İnsan ve teknoloji arasındaki ilişki ileri boyutlara ulaştı. Hayatın her alanında led ekranın yansımaları var. Bu kadar yakınlaşma sonucu tuhaf durumlar ortaya çıktı. Örneğin 300 bin civarında Japon genci, bilgisayar oyunları nedeniyle yıllardır evlerine kapanmış durumdalar. Saç kestirmek gibi ihtiyaçlar dışında evden çıkmıyorlar.
Eve kapanmayan gençler daha çok fakat onlarda risk altındalar. Sanal alan da mutlu olmanın getirdiği bedel var. Gerçek hayatta karşılığı olmayan bir benliğin kurbanı olabilirler. Onların atalarında hiç rastlanmayan kimlik tasarımları var. Yakıcı bir anlam boşluğu nedeniyle sanal üyelikler onlar için çok cazip. Bu yolla istedikleri gibi görünmeleri mümkün.
Ulaşılamayan her mutluluğu sanal bir koza içinde sunan oyunlar tasarlandı. Örneğin Avatar karakterlerinin yer aldığı bir oyunda, gençler hayalleriyle buluştu. Oyundaki bir karaktere bürünüp, pahalı arabalara biniyor, lüks restoranlarda yemek yiyor, ulaşılmaz olan her şeye sahip oluyorlardı. Böylece farkına varmadan hayali bir benlik içlerinde büyüyordu.
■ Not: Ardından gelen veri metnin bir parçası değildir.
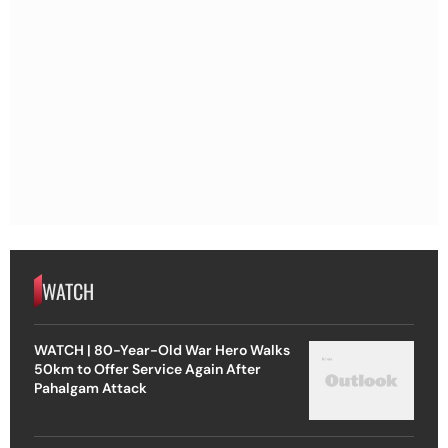
WATCH
WATCH | 80-Year-Old War Hero Walks
50km to Offer Service Again After
Pahalgam Attack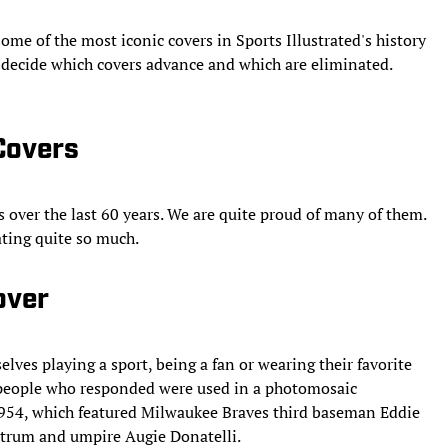
ome of the most iconic covers in Sports Illustrated's history
to decide which covers advance and which are eliminated.
 Covers
s over the last 60 years. We are quite proud of many of them.
rating quite so much.
over
lves playing a sport, being a fan or wearing their favorite
 people who responded were used in a photomosaic
, 1954, which featured Milwaukee Braves third baseman Eddie
trum and umpire Augie Donatelli.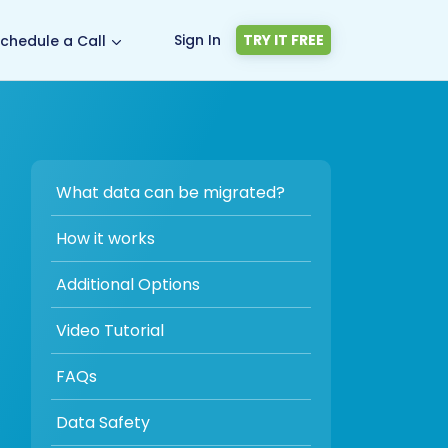
Sign In
TRY IT FREE
chedule a Call
What data can be migrated?
How it works
Additional Options
Video Tutorial
FAQs
Data Safety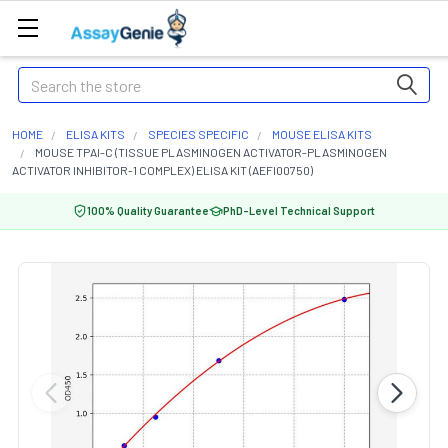
Search
HOME
ELISA KITS
SPECIES SPECIFIC
MOUSE ELISA KITS
MOUSE TPAI-C (TISSUE PLASMINOGEN ACTIVATOR-PLASMINOGEN
ACTIVATOR INHIBITOR-1 COMPLEX) ELISA KIT (AEFI00750)
100% Quality Guarantee
PhD-Level Technical Support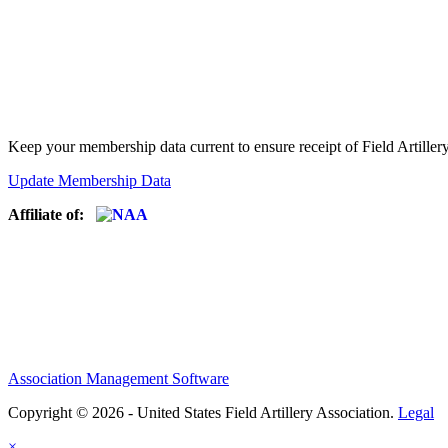
Keep your membership data current to ensure receipt of Field Artiller
Update Membership Data
Affiliate of:
Association Management Software
Copyright © 2026 - United States Field Artillery Association.
Legal
×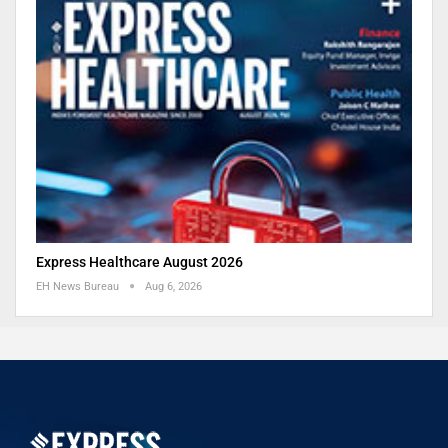
Express Healthcare August 2026
EH News Bureau
Aug 6, 2026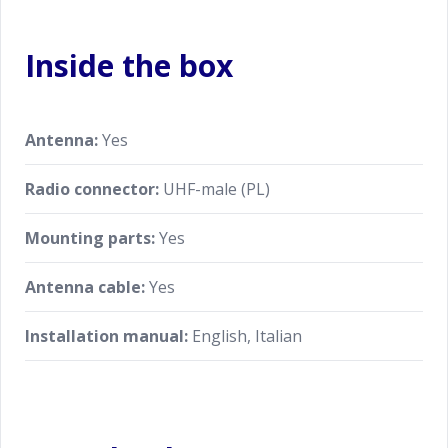
Inside the box
Antenna:
Yes
Radio connector:
UHF-male (PL)
Mounting parts:
Yes
Antenna cable:
Yes
Installation manual:
English, Italian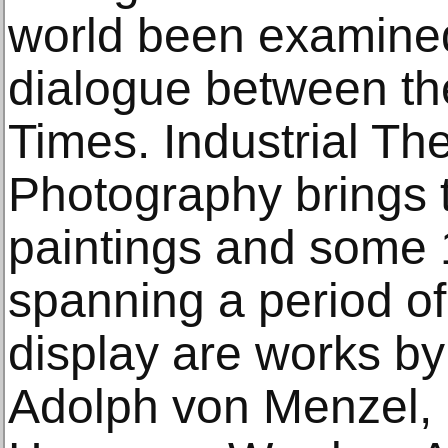
world been examined
dialogue between t
Times. Industrial Th
Photography brings 
paintings and some
spanning a period o
display are works by 
Adolph von Menzel, 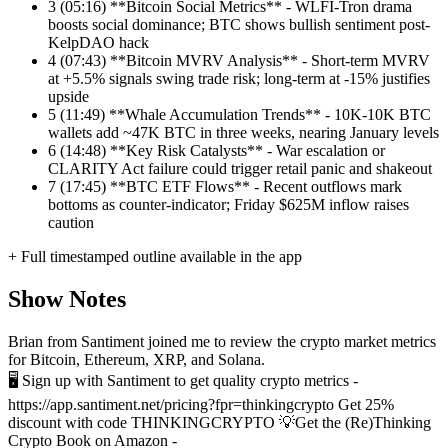
3
(05:16) **Bitcoin Social Metrics** - WLFI-Tron drama
boosts social dominance; BTC shows bullish sentiment post-
KelpDAO hack
4
(07:43) **Bitcoin MVRV Analysis** - Short-term MVRV
at +5.5% signals swing trade risk; long-term at -15% justifies
upside
5
(11:49) **Whale Accumulation Trends** - 10K-10K BTC
wallets add ~47K BTC in three weeks, nearing January levels
6
(14:48) **Key Risk Catalysts** - War escalation or
CLARITY Act failure could trigger retail panic and shakeout
7
(17:45) **BTC ETF Flows** - Recent outflows mark
bottoms as counter-indicator; Friday $625M inflow raises
caution
+ Full timestamped outline available in the app
Show Notes
Brian from Santiment joined me to review the crypto market metrics
for Bitcoin, Ethereum, XRP, and Solana.
🖥️ Sign up with Santiment to get quality crypto metrics -
https://app.santiment.net/pricing?fpr=thinkingcrypto Get 25%
discount with code THINKINGCRYPTO
💡Get the (Re)Thinking
Crypto Book on Amazon -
Hayalle gerçek bir sarkaç gibi. Kendini ‘özel' göstermek isteyenlerin gerçek aktarımları da var. Özel zamanlarda yediği yemekle selfie çektirenler, şık kıyafetlerle poz verenler, sanal paylaşımlarda akıyor. En iyi kareler sanal arkadaşların ekranlarına yansıyor. ‘En' ifadesiyle nitelenen ne varsa kadraja girer; kural budur.
Gerçek dünyanın ulaşılmaz kimliğine sanal dünyada her zaman kapı aralanır. Facebook gibi kanallar kişiye ‘olmak' istediği şeyin duygusunu tattırır. Fotoğraf paylaşma sitelerinde, en iyi görünen resimler paylaşılır. Kimi zaman tesadüfen karşılaştığı tanınmış bir kişiyle aynı karedir. Kimi zaman park halindeki pahalı bir araba önünde resim paylaşılır.
YouTube daha büyüsel bir alan açar. Çevresinin dikkatini çekmek isteyen kişinin özel anlarını milyonlarla buluşturur. Bir becerinizi ya da ilgi çekici bir anınızı dileyen herkes izler. Kim bilir bu yolla şöhret yolunuz açılabilir.